(Stored dataset items)

+ + + + + + +

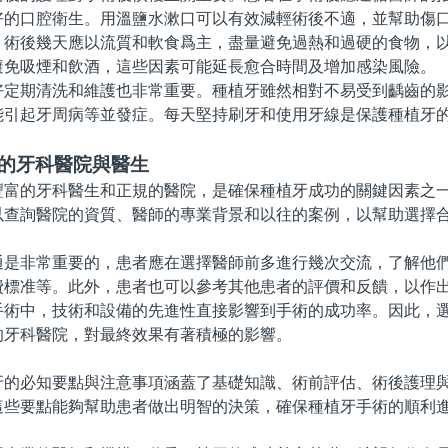
好的口腔衛生。用溫鹽水漱口可以有效減輕術後不適，並幫助傷
後幾天應以流質和軟食爲主，盡量避免過熱和過硬的食物，以
避免吸煙和飲酒，這些因素可能延長愈合時間及增加感染風險。
期清洗和維護也非常重要。種植牙雖然相對不易受到齲齒的影
能引起牙周病等並發症。每天堅持刷牙和使用牙線是保護種植牙
適的牙科醫院與醫生
的牙科醫生和正規的醫院，是確保種植牙成功的關鍵因素之一
以查詢醫院的資質、醫師的專業背景和以往的案例，以幫助選擇
非常重要的，患者應在選擇醫師前多進行幾次交流，了解他們
費標准等。此外，患者也可以參考其他患者的評價和反饋，以作
中，技術和設備的先進性直接影響到手術的成功率。因此，選
的牙科醫院，對最終效果有著積極的影響。
必知要點與注意事項涵蓋了基礎知識、術前評估、術後護理與
這些要點能夠幫助患者做出明智的決策，確保種植牙手術的順利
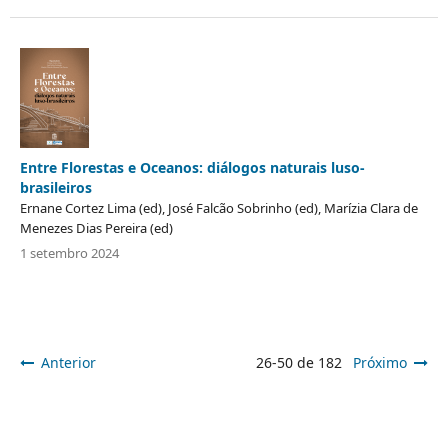
Entre Florestas e Oceanos: diálogos naturais luso-
brasileiros
Ernane Cortez Lima (ed), José Falcão Sobrinho (ed), Marízia Clara de
Menezes Dias Pereira (ed)
1 setembro 2024
Anterior
26-50 de 182
Próximo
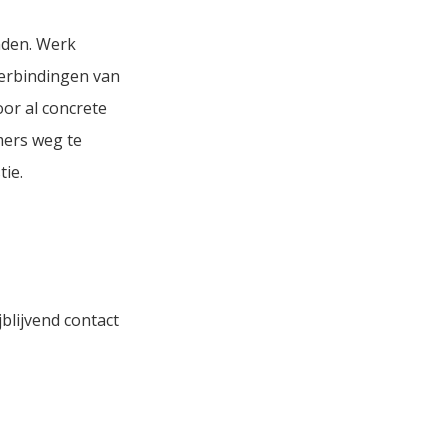
nden. Werk
verbindingen van
oor al concrete
mers weg te
ie.
blijvend contact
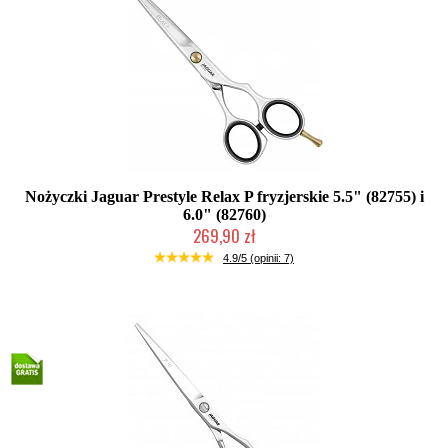
Nożyczki Jaguar Prestyle Relax P fryzjerskie 5.5" (82755) i
6.0" (82760)
269,90 zł
Duża ilość (wysyłka w 24h)
4.9/5 (opinii: 7)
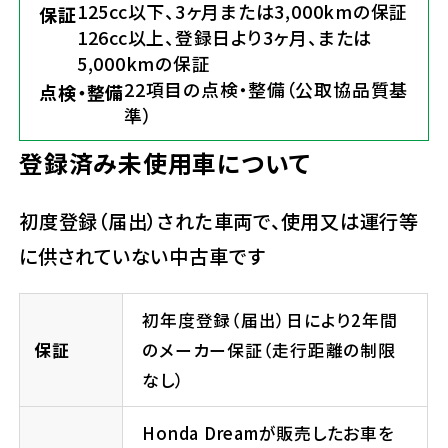
125cc以下、3ヶ月または3,000kmの保証
保証
126cc以上、登録日より3ヶ月、または
5,000kmの保証
22項目の点検・整備（公取協品質基
点検・整備
準）
登録済み未使用車について
初度登録（届出）された車両で、使用又は運行等
に供されていない中古車です
初年度登録（届出）日により2年間
保証
のメーカー保証（走行距離の制限
なし）
Honda Dreamが販売したお車を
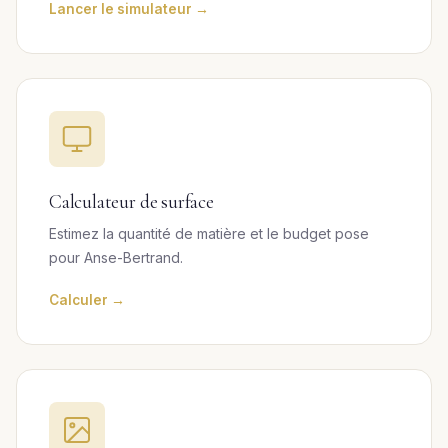
Lancer le simulateur →
Calculateur de surface
Estimez la quantité de matière et le budget pose
pour Anse-Bertrand.
Calculer →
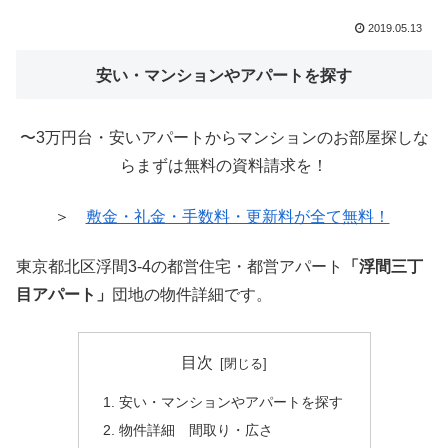
2019.05.13
安い・マンションやアパートを探す
〜3万円台・安いアパートからマンションのお部屋探しな
らまずは無料の資料請求を！
＞
敷金・礼金・手数料・更新料が全て無料！
東京都北区浮間3-4の都営住宅・都営アパート
「浮間三丁
目アパート」
団地の物件詳細です。
目次
安い・マンションやアパートを探す
物件詳細 間取り・広さ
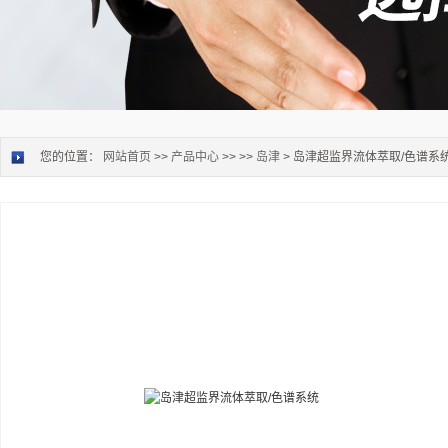
您的位置：
网站首页
>>
产品中心
>> >>
岛津
> 岛津超监界流体萃取/色谱系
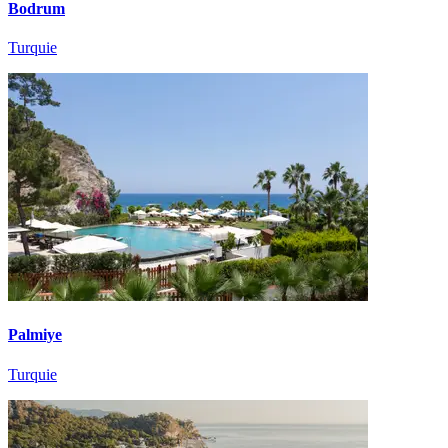
Bodrum
Turquie
Palmiye
Turquie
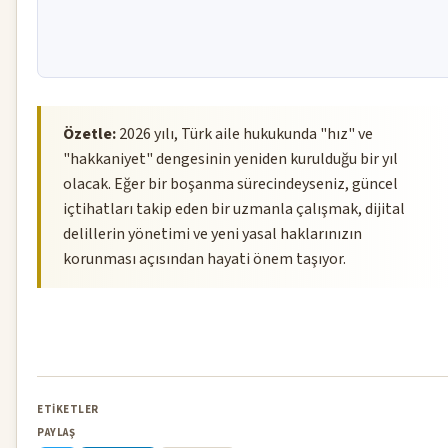
Özetle:
2026 yılı, Türk aile hukukunda "hız" ve
"hakkaniyet" dengesinin yeniden kurulduğu bir yıl
olacak. Eğer bir boşanma sürecindeyseniz, güncel
içtihatları takip eden bir uzmanla çalışmak, dijital
delillerin yönetimi ve yeni yasal haklarınızın
korunması açısından hayati önem taşıyor.
ETIKETLER
PAYLAŞ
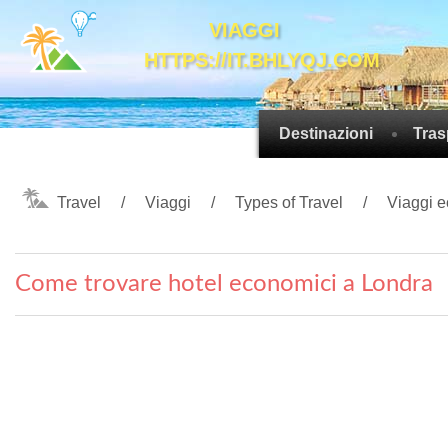
VIAGGI
HTTPS://IT.BHLYQJ.COM
Destinazioni
Tras
Travel
Viaggi
Types of Travel
Viaggi 
Come trovare hotel economici a Londra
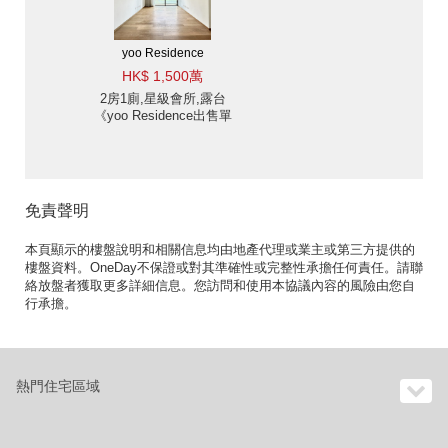
yoo Residence
HK$ 1,500萬
2房1廁,星級會所,露台
《yoo Residence出售單
位》
免責聲明
本頁顯示的樓盤說明和相關信息均由地產代理或業主或第三方提供的
樓盤資料。OneDay不保證或對其準確性或完整性承擔任何責任。請聯
絡放盤者獲取更多詳細信息。您訪問和使用本協議內容的風險由您自
行承擔。
熱門住宅區域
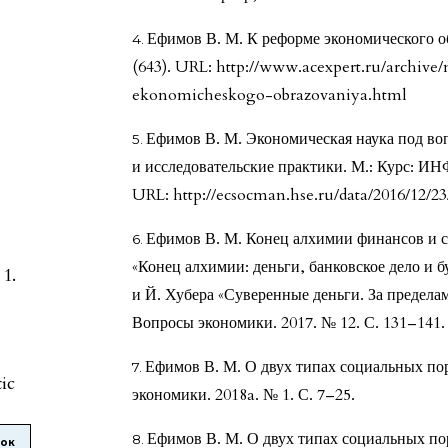
Ефимов В. М. К реформе экономического об
(643). URL: http://www.acexpert.ru/archiv
ekonomicheskogo-obrazovaniya.html
Ефимов В. М. Экономическая наука под во
и исследовательские практики. М.: Курс: И
URL: http://ecsocman.hse.ru/data/2016/12/2
Ефимов В. М. Конец алхимии финансов и с
«Конец алхимии: деньги, банковское дело и 
1.
и Й. Хубера «Суверенные деньги. За пределам
Вопросы экономики. 2017. № 12. С. 131–141.
Ефимов В. М. О двух типах социальных пор
tic
экономики. 2018a. № 1. С. 7–25.
Ефимов В. М. О двух типах социальных пор
лок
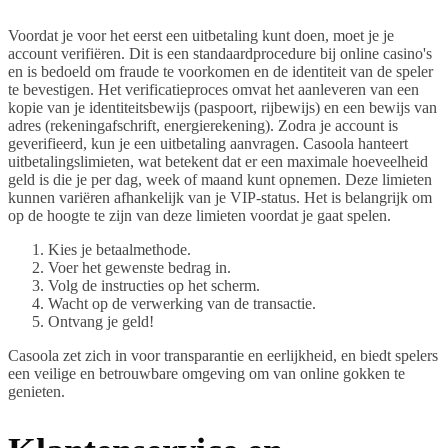
Voordat je voor het eerst een uitbetaling kunt doen, moet je je
account verifiëren. Dit is een standaardprocedure bij online casino's
en is bedoeld om fraude te voorkomen en de identiteit van de speler
te bevestigen. Het verificatieproces omvat het aanleveren van een
kopie van je identiteitsbewijs (paspoort, rijbewijs) en een bewijs van
adres (rekeningafschrift, energierekening). Zodra je account is
geverifieerd, kun je een uitbetaling aanvragen. Casoola hanteert
uitbetalingslimieten, wat betekent dat er een maximale hoeveelheid
geld is die je per dag, week of maand kunt opnemen. Deze limieten
kunnen variëren afhankelijk van je VIP-status. Het is belangrijk om
op de hoogte te zijn van deze limieten voordat je gaat spelen.
Kies je betaalmethode.
Voer het gewenste bedrag in.
Volg de instructies op het scherm.
Wacht op de verwerking van de transactie.
Ontvang je geld!
Casoola zet zich in voor transparantie en eerlijkheid, en biedt spelers
een veilige en betrouwbare omgeving om van online gokken te
genieten.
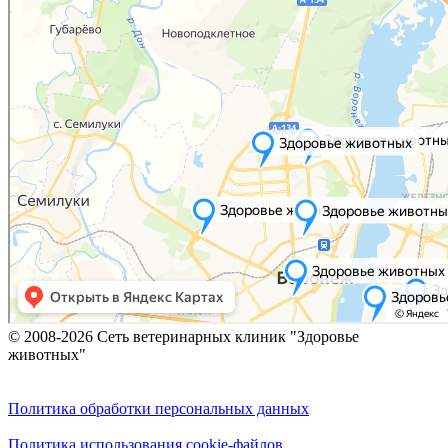
© 2008-2026 Сеть ветеринарных клиник "Здоровье
животных"
Политика обработки персональных данных
Политика использования cookie-файлов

+ + + + + + +

▶ [Exercise requirements] Among the records above, find each line holding the string "деньги" and pull it out.

▶ [Written answer]
«Конец алхимии: деньги, банковское дело и 
и Й. Хубера «Суверенные деньги. За пределам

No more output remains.